Scientific classification
- Kingdom: Animalia
- Phylum: Echinodermata
- Class: Holothuroidea
- Order: Dendrochirotida
- Family: Sclerodactylidae
- Genus: Eupentacta
- Species: E. quinquesemita
- Binomial name: Eupentacta quinquesemita (Selenka, 1867)
- Synonyms: Cucumaria chronhjelmi Théel, 1886 ; Cucumaria quinquesemita Selenka, 1867 ; Eupentacta chronhjelmi (Théel, 1886) ;

= Eupentacta quinquesemita =

- Authority: (Selenka, 1867)
- Conservation status: G5

Species of sea cucumber

Eupentacta quinquesemita is a species of sea cucumber, a marine invertebrate with an elongated body, a leathery skin and tentacles surrounding the mouth. It is commonly known as the stiff-footed sea cucumber or white sea cucumber, and occurs on rocky coasts in the northeastern Pacific Ocean.

==Description==
Eupentacta quinquesemita can grow to a length of up to 8 cm. The tube feet are arranged in four longitudinal rows; they are non-retractable and give the animal a spiny appearance. The skin between the tube feet is smooth, but both body wall and tube feet contain calcareous ossicles that make them stiff. The mouth is surrounded by ten branched feeding tentacles, the two lowest ones being smaller than the rest. The general body colour is white, the tentacles (often the only parts of the animal that are visible) being creamy-white, often with yellowish or pinkish bases. Bits of shell or other fragments often adhere to the tube feet.
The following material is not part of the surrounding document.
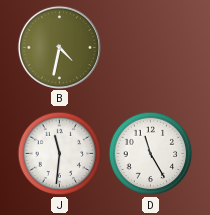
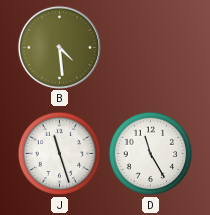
B: 4:32 -> 4:29
J: 11:31 -> 11:27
==Distribution and habitat==
E. quinquesemita is found in the northeastern Pacific Ocean, its range extending from Alaska to California. It is found on rocky shores in low intertidal and shallow subtidal zones, where it tends to hide itself in crevices and under boulders. It is common among harbour installations, pilings and floats, especially where there is vigorous water movement. Larvae often settle in locations with strong currents among hydroids and algae.

==Ecology==
A deposit and suspension feeder, E. quinquesemita uses its feeding tentacles to push material into its mouth, extracting the edible material and eliminating the unwanted debris. The larvae of a parasitic snail, Thyonicola americana, enter in this way and develop into adults which invade the viscera while maintaining a connection to the gut lumen to release offspring. The sea cucumber is preyed on by several species of starfish, such as Solaster stimpsoni, Pycnopodia helianthoides and Leptasterias hexactis, and fish such as the kelp greenling (Hexagrammos decagrammus).

This sea cucumber exhibits a seasonal pattern of evisceration, expelling its guts in the autumn and growing a new set in the spring, resulting in a high proportion of T. americana parasites not completing their life cycle, but not all individuals do this. Breeding takes place between March and May, females liberating large, yolky eggs into the sea where they are fertilised by sperm produced by the males. The larvae are well-ciliated but do not feed, developing their calcareous armour in about a fortnight before settling.